Tuesday, August 13, 2013

Women Philanthropists Born in 1828



Women Philanthropists
Born In 1828

       Ellen Collins (1828-1912) worked on getting supplies to the sick and wounded during the Civil War and then worked in the New York National Freedman’s Relief Association for education for blacks. She investigated conditions in asylums, hospitals and almshouses as a visitor for the State Board of Charities.  In 1880 she used $21,179 of her inheritance to buy and renovate 3 old tenement houses.  She then leased 4 adjoining houses.  With good management and reduced rents the units were low-cost housing at its best.  For 23 years her homes yielded satisfactory returns.  In 1903 she sold to new owners who carried on her policies.  The site in 1970 became a public housing project called Gov. Alfred E. Smith Houses.  Her estate of more than $200,000 included gifts to New York Quakers and some black educational institutions.

Caroline Rand (1828-1905) and her husband Elbridge Rand, with money from successful livestock and lumber businesses, supported the abolition movement and helped found the Republican Party.  Widowed in 1887, Rand turned her attention to education and social issues.  In 1893 she gave $35,000 to establish the Department of Applied Christianity at Iowa College in Grinnell with a young minister, George Herron, as head.  Its purpose was to expand the message of encouraging a sense of responsibility in the wealthy to work on social problems.  The E.D. Rand Foundation lectureship brought speakers like Jane Addams to the campus.   Caroline’s daughter Carrie (1867-1914) was instructor of physical education at the college and donated $8000 of the $9470 cost of the new E.D.Rand Gymnasium for women.  College officials claimed the Herron message was preventing donations to the college.  Herron resigned and with the Rand mother and daughter helped create the Socialist party in Indianapolis in 1901. Carrie and George Herron married in 1901. With a bequest of $100,000 from her mother, Carrie and Morris Hillquit set up the Rand School of Social Science in New York City in 1906 which lasted until 1956.

Margaret Sage (1828-1918) and her husband Russell supported many causes including the humane treatment of animals, suffrage, temperance, and educational opportunity.  When her husband died in 1906, Sage inherited more than 63 million dollars and began philanthropic endeavors on a large scale.  First, in 1907 she established the Russell Sage Foundation with 10 million dollars to improve social and living conditions for the poor.  Smaller amounts went to churches, schools, hospitals, the YWCA and the YMCA.  She contributed to the Standish Hall dormitory at Harvard and gave $650,000 to Yale for the Pierson-Sage campus.  In 1910 she gave a new campus to the Emma Willard School and founded the Russell Sage College for women’s vocational education.
Sage’s total public gifts totaled from $75,000,000 to $80,000,000.  Her will provided $1,600,000 to Syracuse University, $800,000 to 13 Eastern colleges, Tuskegee, Hampton and the New York Public Library.  Religious bequests totaled about $7,500,000.  The endowment of the Russell Sage Foundation grew by $5,600,000.  Sizable gifts went to the Metropolitan Museum of Art, the New York Botanical Gardens, and the New York Zoological Society.
Her philanthropic philosophy grew from the conviction that the idle wealthy with their sexual immorality set a bad example for those not so rich.  She felt that practical education was needed to develop moral responsibility through self-help for the poor.

Jane Stanford (1828-1905) and her husband supported San Francisco’s kindergartens of Sarah Cooper and a children’s hospital in Albany, New York and other groups.  Following the death of their son in 1884 at age 15, the Stanfords decided to found a university.  Jane took charge of planning and developing the institution which opened in 1891 as The Leland Stanford Junior University.  Widowed in 1893, she overcame problems resulting from the panic of 1893, as well as claims of $15,000,000 in 1893 by the US government which was eventually thrown out by the Supreme Court in 1896.  The university grew with an ambitious building program, but unfortunately low salaries for faculty produced poor morale.

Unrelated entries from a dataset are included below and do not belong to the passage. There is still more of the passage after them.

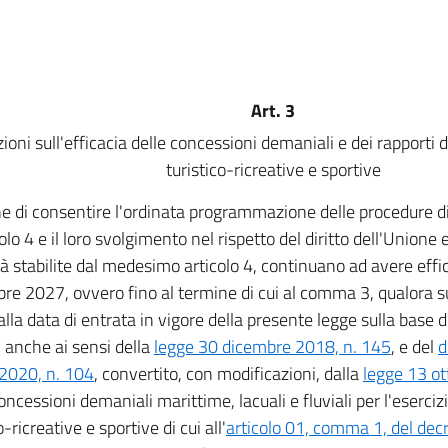
Art. 3
ioni sull'efficacia delle concessioni demaniali e dei rapporti d
turistico-ricreative e sportive
ne di consentire l'ordinata programmazione delle procedure d
colo 4 e il loro svolgimento nel rispetto del diritto dell'Union
à stabilite dal medesimo articolo 4, continuano ad avere effic
re 2027, ovvero fino al termine di cui al comma 3, qualora s
alla data di entrata in vigore della presente legge sulla base 
i anche ai sensi della
legge 30 dicembre 2018, n. 145
, e del
d
2020, n. 104
, convertito, con modificazioni, dalla
legge 13 ot
concessioni demaniali marittime, lacuali e fluviali per l'esercizi
o-ricreative e sportive di cui all'
articolo 01, comma 1, del dec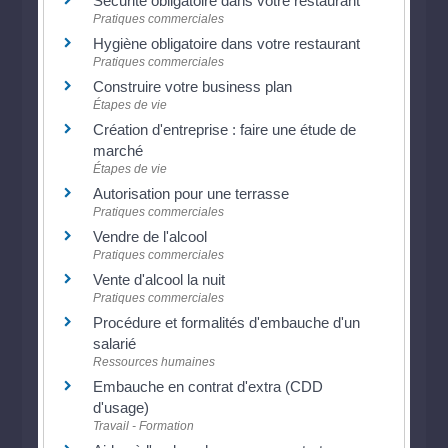
Sécurité obligatoire dans votre restaurant
Pratiques commerciales
Hygiène obligatoire dans votre restaurant
Pratiques commerciales
Construire votre business plan
Étapes de vie
Création d'entreprise : faire une étude de
marché
Étapes de vie
Autorisation pour une terrasse
Pratiques commerciales
Vendre de l'alcool
Pratiques commerciales
Vente d'alcool la nuit
Pratiques commerciales
Procédure et formalités d'embauche d'un
salarié
Ressources humaines
Embauche en contrat d'extra (CDD
d'usage)
Travail - Formation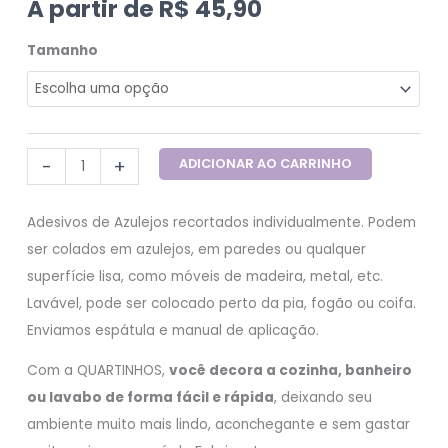
A partir de
R$
45,90
Tamanho
-
+
ADICIONAR AO CARRINHO
Adesivos de Azulejos recortados individualmente. Podem
ser colados em azulejos, em paredes ou qualquer
superfície lisa, como móveis de madeira, metal, etc.
Lavável, pode ser colocado perto da pia, fogão ou coifa.
Enviamos espátula e manual de aplicação.
Com a QUARTINHOS,
você decora a cozinha, banheiro
ou lavabo de forma fácil e rápida
, deixando seu
ambiente muito mais lindo, aconchegante e sem gastar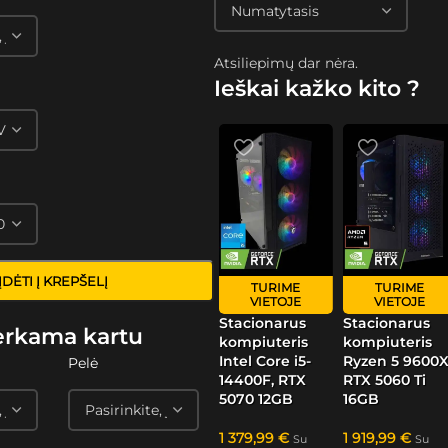
Atsiliepimų dar nėra.
Ieškai kažko kito ?
ĮDĖTI Į KREPŠELĮ
TURIME
TURIME
VIETOJE
VIETOJE
Stacionarus
Stacionarus
erkama kartu
kompiuteris
kompiuteris
Intel Core i5-
Ryzen 5 9600X
Pelė
14400F, RTX
RTX 5060 Ti
5070 12GB
16GB
1 379,99
€
1 919,99
€
Su
Su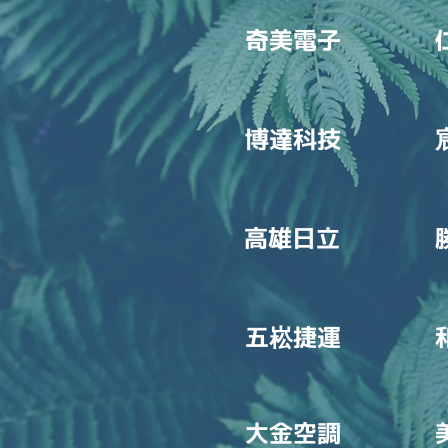
​​奇美電子
博達科技
高雄日立
五
捷運
崧
大金空調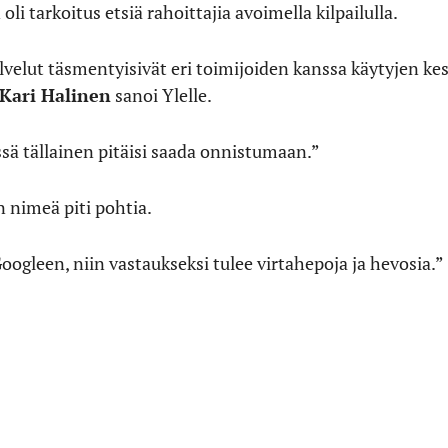
i tarkoitus etsiä rahoittajia avoimella kilpailulla.
lvelut täsmentyisivät eri toimijoiden kanssa käytyjen ke
Kari Halinen
sanoi Ylelle.
ässä tällainen pitäisi saada onnistumaan.”
 nimeä piti pohtia.
oogleen, niin vastaukseksi tulee virtahepoja ja hevosia.”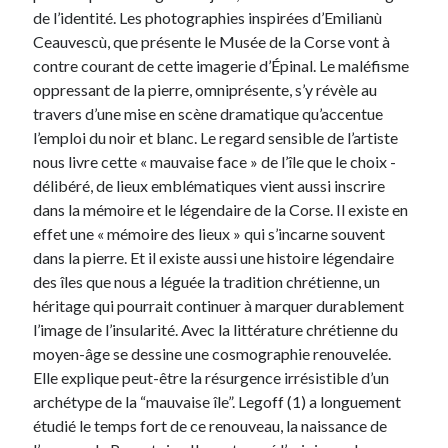
de l’identité. Les photographies inspirées d’Emilianù
Ceauvescù, que présente le Musée de la Corse vont à
contre courant de cette imagerie d’Épinal. Le maléfisme
oppressant de la pierre, omniprésente, s’y révèle au
travers d’une mise en scène dramatique qu’accentue
l’emploi du noir et blanc. Le regard sensible de l’artiste
nous livre cette « mauvaise face » de l’île que le choix -
délibéré, de lieux emblématiques vient aussi inscrire
dans la mémoire et le légendaire de la Corse. Il existe en
effet une « mémoire des lieux » qui s’incarne souvent
dans la pierre. Et il existe aussi une histoire légendaire
des îles que nous a léguée la tradition chrétienne, un
héritage qui pourrait continuer à marquer durablement
l’image de l’insularité. Avec la littérature chrétienne du
moyen-âge se dessine une cosmographie renouvelée.
Elle explique peut-être la résurgence irrésistible d’un
archétype de la “mauvaise île”. Legoff (1) a longuement
étudié le temps fort de ce renouveau, la naissance de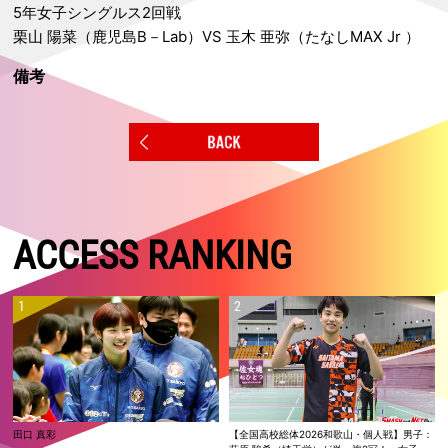
5年女子シングルス2回戦
栗山 陽菜（鹿児島B－Lab）VS 玉木 亜弥（たなしMAX Jr ）
備考
ACCESS RANKING
田口 真彩
【全国高校総体2026和歌山・個人戦】男子：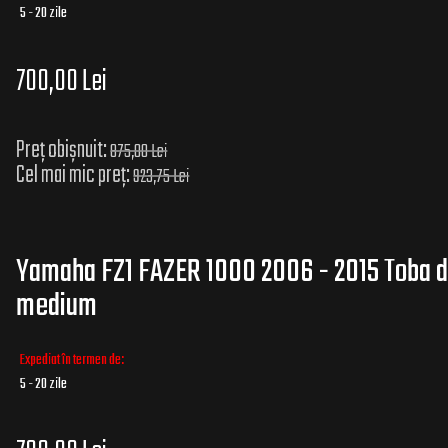
5 - 20 zile
700,00 Lei
Preț obișnuit:
875,00 Lei
Cel mai mic preț:
923,75 Lei
Yamaha FZ1 FAZER 1000 2006 - 2015 Toba d
medium
Expediat în termen de:
5 - 20 zile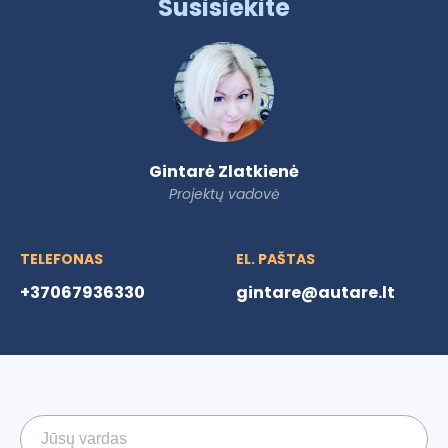
Susisiekite
Gintarė Zlatkienė
Projektų vadovė
TELEFONAS
EL. PAŠTAS
+37067936330
gintare@autare.lt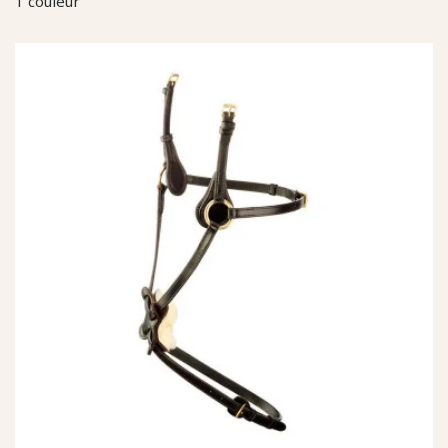
1 couleur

Stanford seemed to feel the honor of working at the university could make up for low salaries.  By 1901 Stanford transferred more than $11,000,000 to the university.

Catharine Lorillard Wolfe (1828-1887) received a large inheritance in 1872 from her father which, added to her Lorillard inheritance, gave her a fortune of about $12,000,000.  Following the example of her father, she began with gifts and endowments totaling a million dollars to churches and help to aged and infirm clergy, the Children’s Aid Society, a Home for Incurables, and Union College.
In 1884-5 she financed the first American archaeological expedition to Iraq by the American School of Classical Studies.  This led to the excavation in 1888 of the city of Nippur by scientists from the University of Pennsylvania.
She also donated her collection of 120 paintings and 22 watercolors by French and German artists to the Metropolitan Museum of Art.  They were valued at $500,000 in 1887 and she contributed an additional $200,000 for the upkeep of the collection.  She was one the first philanthropists to extend gifts to artistic and scientific causes.